钗头凤 Phoenix Hairpin
作者：陆游 (Author: Lu You, 12th century)
红酥手，黄縢酒， red soft hand, yellow sealed wine
满城春色宫墙柳。full of city spring color Palace wall willow
东风恶，欢情薄。 east wind vicious, happy feeling thin
一怀愁绪， one bosom sad feeling,
几年离索。 several year parting live all alone
错、错、错。 wrong wrong wrong
春如旧，人空瘦， spring similar to past, people in vain thin
泪痕红浥鲛绡透。 tear trace red sorrowful raw silk thoroughly
桃花落，闲池阁。 peach flower fall, idle pond pavilion
山盟虽在， mountain pledge although exist,
锦书难托。 brocade letter difficult entrust
莫、莫、莫！ no no no
钗头凤 Phoenix Hairpin (Reply Poem)
作者：唐婉 (Author: Tang Wan, 12th century)
世情薄，人情恶， world feeling thin, people feeling vicious
雨送黄昏花易落。 rain send yellow dusk flower easy fall
晓风干，泪痕残， morning wind dry, tear trace incomplete
欲笺心事， desire to write heart affair,
独语斜阑。 alone talk slant railing
难，难，难！ difficult difficult difficult
人成各，今非昨， people become individual, today not yesterday.

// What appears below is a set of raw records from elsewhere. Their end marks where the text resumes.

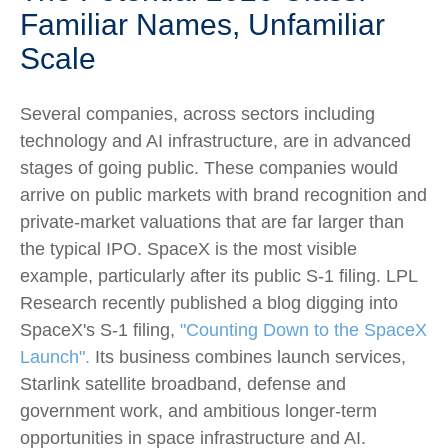
Familiar Names, Unfamiliar
Scale
Several companies, across sectors including
technology and AI infrastructure, are in advanced
stages of going public. These companies would
arrive on public markets with brand recognition and
private-market valuations that are far larger than
the typical IPO. SpaceX is the most visible
example, particularly after its public S-1 filing. LPL
Research recently published a blog digging into
SpaceX's S-1 filing,
"Counting Down to the SpaceX
Launch".
Its business combines launch services,
Starlink satellite broadband, defense and
government work, and ambitious longer-term
opportunities in space infrastructure and AI.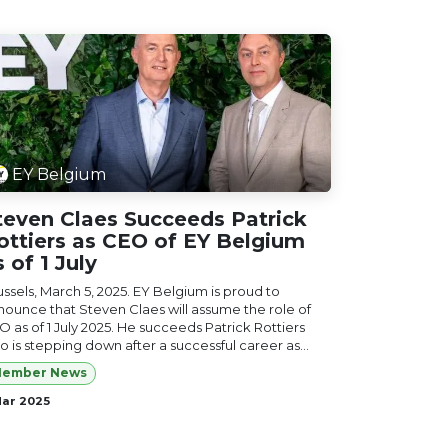
EY Belgium
teven Claes Succeeds Patrick
ottiers as CEO of EY Belgium
s of 1 July
ussels, March 5, 2025. EY Belgium is proud to
nounce that Steven Claes will assume the role of
O as of 1 July 2025. He succeeds Patrick Rottiers
 is stepping down after a successful career as...
ember News
Mar 2025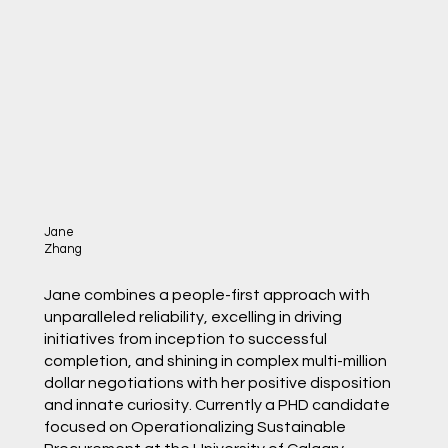
Jane
Zhang
Jane combines a people-first approach with
unparalleled reliability, excelling in driving
initiatives from inception to successful
completion, and shining in complex multi-million
dollar negotiations with her positive disposition
and innate curiosity. Currently a PHD candidate
focused on Operationalizing Sustainable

病魂常似秋千索。 sick soul constantly similar to autumn thousand rope
角声寒，夜阑珊， horn sound cold, night about to end
怕人寻问， afraid people seek ask,
咽泪装欢。 swallow tear pretend happy
瞒，瞒，瞒！ conceal conceal conceal
Lu You’s poem:
Rosy soft hands, good wine with a yellow seal
The city filled with the beauty of spring,
Palace walls lined with willows.
A bitter east wind, and our happiness is cut short.

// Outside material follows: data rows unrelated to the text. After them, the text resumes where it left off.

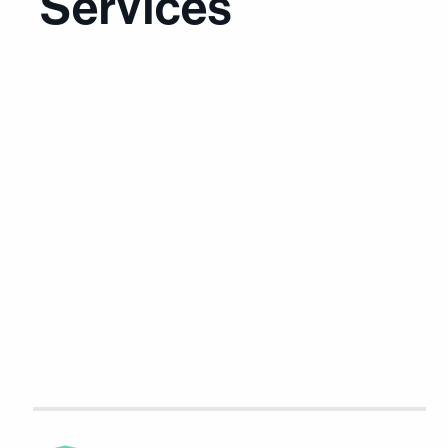
Services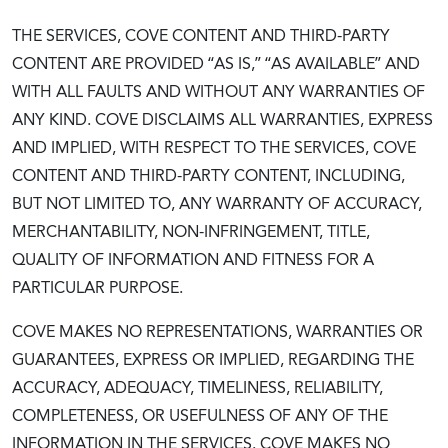
THE SERVICES, COVE CONTENT AND THIRD-PARTY
CONTENT ARE PROVIDED “AS IS,” “AS AVAILABLE” AND
WITH ALL FAULTS AND WITHOUT ANY WARRANTIES OF
ANY KIND. COVE DISCLAIMS ALL WARRANTIES, EXPRESS
AND IMPLIED, WITH RESPECT TO THE SERVICES, COVE
CONTENT AND THIRD-PARTY CONTENT, INCLUDING,
BUT NOT LIMITED TO, ANY WARRANTY OF ACCURACY,
MERCHANTABILITY, NON-INFRINGEMENT, TITLE,
QUALITY OF INFORMATION AND FITNESS FOR A
PARTICULAR PURPOSE.
COVE MAKES NO REPRESENTATIONS, WARRANTIES OR
GUARANTEES, EXPRESS OR IMPLIED, REGARDING THE
ACCURACY, ADEQUACY, TIMELINESS, RELIABILITY,
COMPLETENESS, OR USEFULNESS OF ANY OF THE
INFORMATION IN THE SERVICES. COVE MAKES NO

My mind steeped in sorrow and gloom, years of loneliness
This is wrong, wrong, wrong
Springtime has not changed,
But the futility of our lives has withered her.
She wears rouge ― it’s wet from crying.
She carries a silk handkerchief made by mermaids.
It’s soaked with tears.
Peach blossoms fall, lie idle
On the pond and pavilion.
We still have our sacred promise
But even a love letter is hard to send.
We have nothing, nothing, nothing
Translation of the reply poem by Tang Wan:
The world feels almost nothing,
Yet a single person can feel such hatred.
Flowers fall easily in the evening rain.
The morning wind is dry,
But traces of my tears remain.
I want to write all that’s in my heart,
But I talk to the slanting railing instead.
My life is so difficult, difficult, difficult.
Now each of us is alone,
And today is nothing like yesterday.
My painful soul swings back and forth like a heavy rope.
The horns at dawn sound cold, and the night will end soon.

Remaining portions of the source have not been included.